■ THE PROBLEM ■
Start to finish, write out the entries exactly, leaving the pictures aside.

(Beginning of GIVEN DATA)

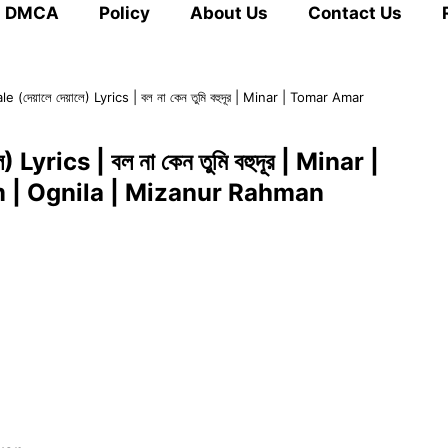
DMCA
Policy
About Us
Contact Us
 (দেয়ালে দেয়ালে) Lyrics | বল না কেন তুমি বহুদূর | Minar | Tomar Amar
Lyrics | বল না কেন তুমি বহুদূর | Minar |
 | Ognila | Mizanur Rahman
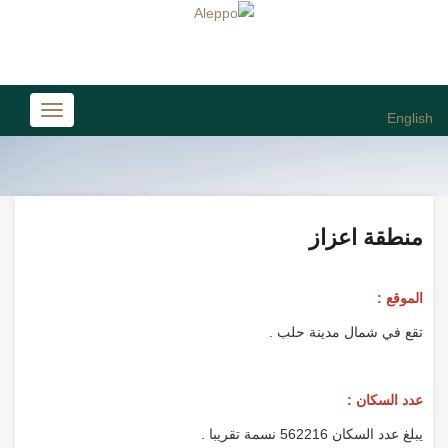
Toggle
English
avigation
منطقة اعزاز
الموقع :
تقع في شمال مدينة حلب .
عدد السكان :
يبلغ عدد السكان 562216 نسمة تقريبا .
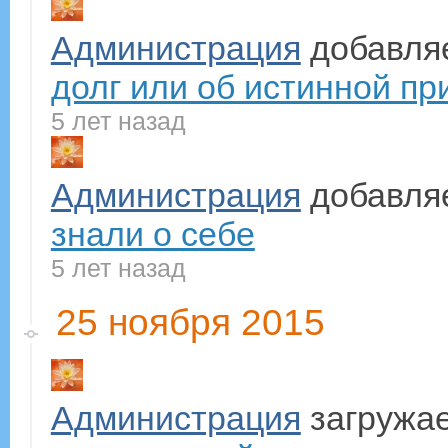
Администрация
добавля
долг или об истинной при
5 лет назад
Администрация
добавля
знали о себе
5 лет назад
25 ноября 2015
Администрация
загружае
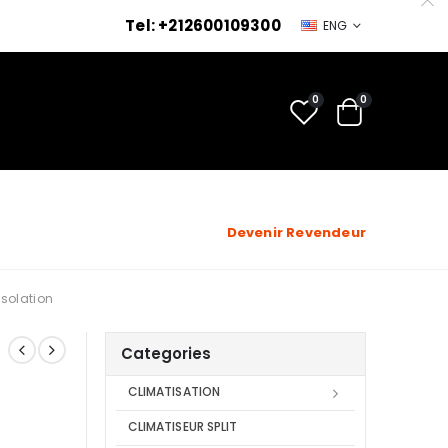
Tel: +212600109300
ENG
0
0
Devenir Revendeur
isolation
Categories
CLIMATISATION
CLIMATISEUR SPLIT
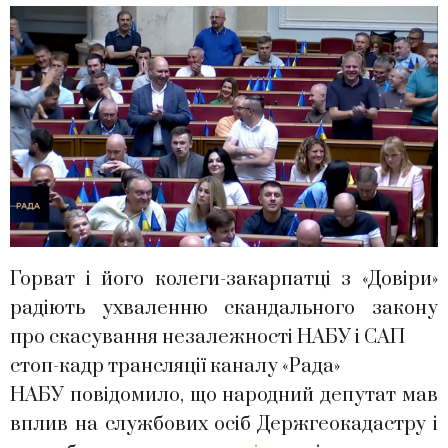
Горват і його колеги-закарпатці з «Довіри»
радіють ухваленню скандального закону
про скасування незалежності НАБУ і САП
стоп-кадр трансляції каналу «Рада»
НАБУ повідомило, що народний депутат мав
вплив на службових осіб Держгеокадастру і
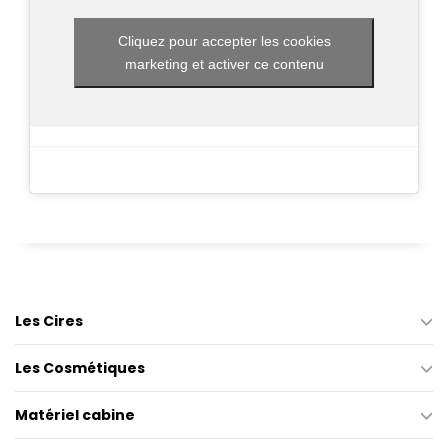
Cliquez pour accepter les cookies
marketing et activer ce contenu
Les Cires
Les Cosmétiques
Matériel cabine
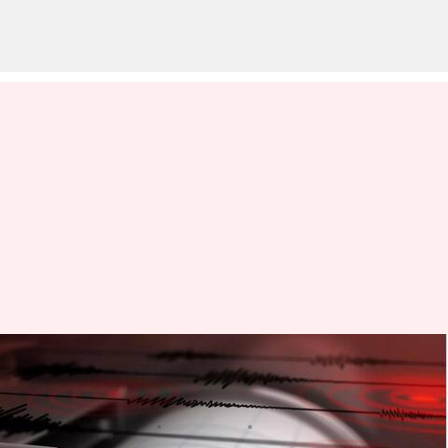
Earthquake: లాస్ ఏంజిల్స్
భూకంపం.. 4.3 తీవ్రతతో భూకంపం
వ్రాసిన వారు
May 02, 2024
09:50 am
Sirish Praharaju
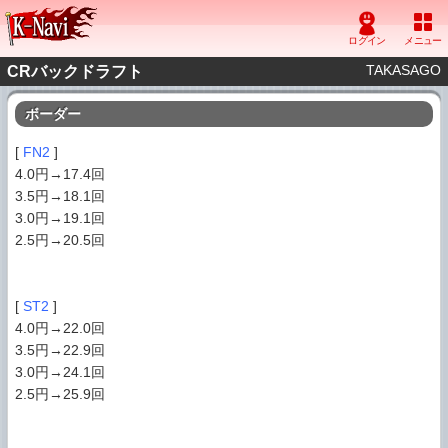
TAKASAGO
CRバックドラフト
ボーダー
[
FN2
]
4.0円→17.4回
3.5円→18.1回
3.0円→19.1回
2.5円→20.5回
[
ST2
]
4.0円→22.0回
3.5円→22.9回
3.0円→24.1回
2.5円→25.9回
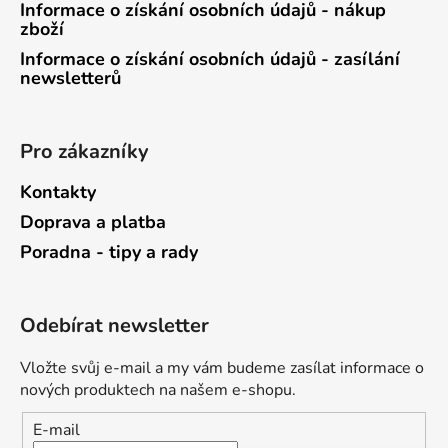
Informace o získání osobních údajů - nákup
zboží
Informace o získání osobních údajů - zasílání
newsletterů
Pro zákazníky
Kontakty
Doprava a platba
Poradna - tipy a rady
Odebírat newsletter
Vložte svůj e-mail a my vám budeme zasílat informace o
nových produktech na našem e-shopu.
E-mail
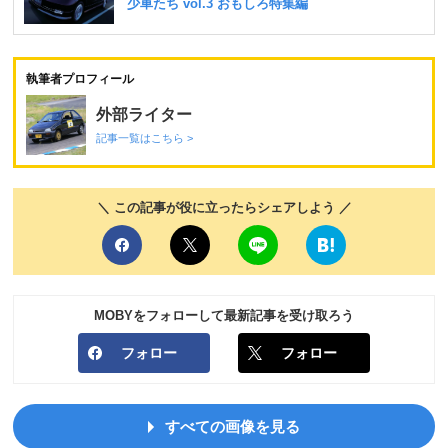
執筆者プロフィール
外部ライター
記事一覧はこちら >
＼ この記事が役に立ったらシェアしよう ／
MOBYをフォローして最新記事を受け取ろう
フォロー
フォロー
すべての画像を見る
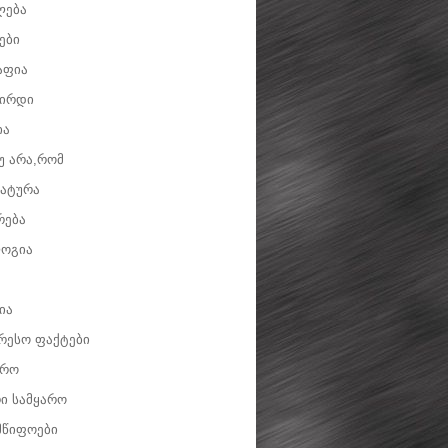
ლება
ები
აფია
ვირდი
ია
უ არა,რომ
ატურა
რება
ოგია
ია
რესო ფაქტები
დრო
ი სამყარო
მწიფოები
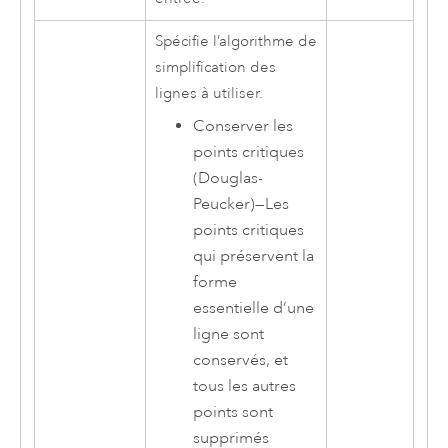
Spécifie l’algorithme de
simplification des
lignes à utiliser.
Conserver les
points critiques
(Douglas-
Peucker)
—
Les
points critiques
qui préservent la
forme
essentielle d’une
ligne sont
conservés, et
tous les autres
points sont
supprimés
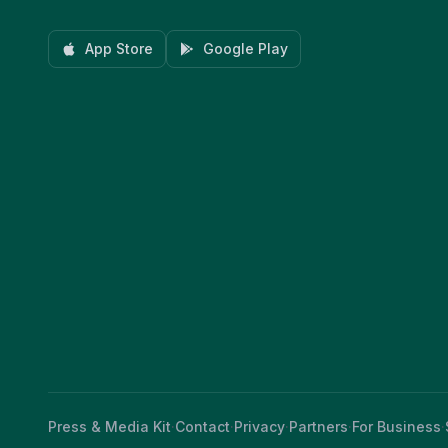
App Store
Google Play
Press & Media Kit
·
Contact
·
Privacy
·
Partners
·
For Business
·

(End of GIVEN DATA)

■ WRITTEN SOLUTION ■
DMCA
Policy
About Us
Contact Us
 (দেয়ালে দেয়ালে) Lyrics | বল না কেন তুমি বহুদূর | Minar | Tomar Amar
Lyrics | বল না কেন তুমি বহুদূর | Minar |
 | Ognila | Mizanur Rahman
Toggle
English
avigation
منطقة اعزاز
الموقع :
تقع في شمال مدينة حلب .
عدد السكان :
يبلغ عدد السكان 562216 نسمة تقريبا .
Администрация
добавля
долг или об истинной при
5 лет назад
Администрация
добавля
знали о себе
5 лет назад
25 ноября 2015
Администрация
загружае
Tel: +212600109300
ENG
0
0
Devenir Revendeur
isolation
Categories
CLIMATISATION
CLIMATISEUR SPLIT
Горват і його колеги-закарпатці з «Довіри»
радіють ухваленню скандального закону
про скасування незалежності НАБУ і САП
стоп-кадр трансляції каналу «Рада»
НАБУ повідомило, що народний депутат мав
вплив на службових осіб Держгеокадастру і
Cliquez pour accepter les cookies
marketing et activer ce contenu
Les Cires
Les Cosmétiques
Matériel cabine
Earthquake: లాస్ ఏంజిల్స్
భూకంపం.. 4.3 తీవ్రతతో భూకంపం
వ్రాసిన వారు
May 02, 2024
09:50 am
Sirish Praharaju
TAKASAGO
CRバックドラフト
ボーダー
[
FN2
]
4.0円→17.4回
3.5円→18.1回
3.0円→19.1回
2.5円→20.5回
[
ST2
]
4.0円→22.0回
3.5円→22.9回
3.0円→24.1回
2.5円→25.9回
Informace o získání osobních údajů - nákup
zboží
Informace o získání osobních údajů - zasílání
newsletterů
Pro zákazníky
Kontakty
Doprava a platba
Poradna - tipy a rady
Odebírat newsletter
Vložte svůj e-mail a my vám budeme zasílat informace o
nových produktech na našem e-shopu.
E-mail
執筆者プロフィール
外部ライター
記事一覧はこちら >
＼ この記事が役に立ったらシェアしよう ／
MOBYをフォローして最新記事を受け取ろう
フォロー
フォロー
すべての画像を見る
ლება
ები
აფია
ვირდი
ია
უ არა,რომ
ატურა
რება
ოგია
ია
რესო ფაქტები
დრო
ი სამყარო
მწიფოები
Spécifie l’algorithme de
simplification des
lignes à utiliser.
Conserver les
points critiques
(Douglas-
Peucker)
—
Les
points critiques
qui préservent la
forme
essentielle d’une
ligne sont
conservés, et
tous les autres
points sont
supprimés
App Store
Google Play
Press & Media Kit
·
Contact
·
Privacy
·
Partners
·
For Business
·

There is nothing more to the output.